I was making breakfast this morning and the ow's name came on the news. Seems she was busted with drug paraphernalia, meth and meth making equipment.
My H is basically your "good ol boy". He admitted to once being in a room where pot was smoked.He seemed horrified to have even been there. When we were dating I told him as a teenager I smoked pot..you would have thought I told him I was a drug trafficker.
After the first time I saw OW I asked him..Are you aware she is a druggie? Eventually he did admit he had some questions that she made excuses for...how does one actually make an excuse for needle marks???

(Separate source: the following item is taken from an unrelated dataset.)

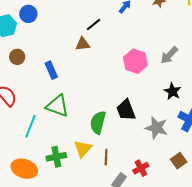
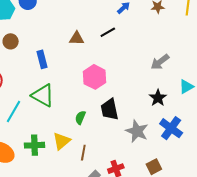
black line: (94, 25) -> (108, 32), moved
pink hexagon: (135, 61) -> (95, 77), moved
green semicircle: (98, 122) -> (80, 118), size x0.6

You would have thought I would have felt vindicated this morning. I just wanted to slap the bacon out of his hand and knock him off his chair.
After awhile as I was doing dishes he came up behind me and hugged me and said "thank you". I do not normally get a "thank you" for his eggs and bacon, so I asked him for what. He said "saving me". I wanted to hold his head under the dishwater till the bubbles stopped. ( no...Not.. homicidal...Just a phrase). Seriously.who saved me from all the pain?? Who saved me everytime there was another revelation and I hit my knee's crying?
I hope she goes to prison ( not her first arrest) for a very long time. About two months ago my step-son saw her being hauled out of a motel in handcuffs and into a police car.
And yes, I did not have unprotected sex with H for a long time after her and we did get tested for aids.
Seriously, THIS is what I was almost lost for... don't I feel like a prize!!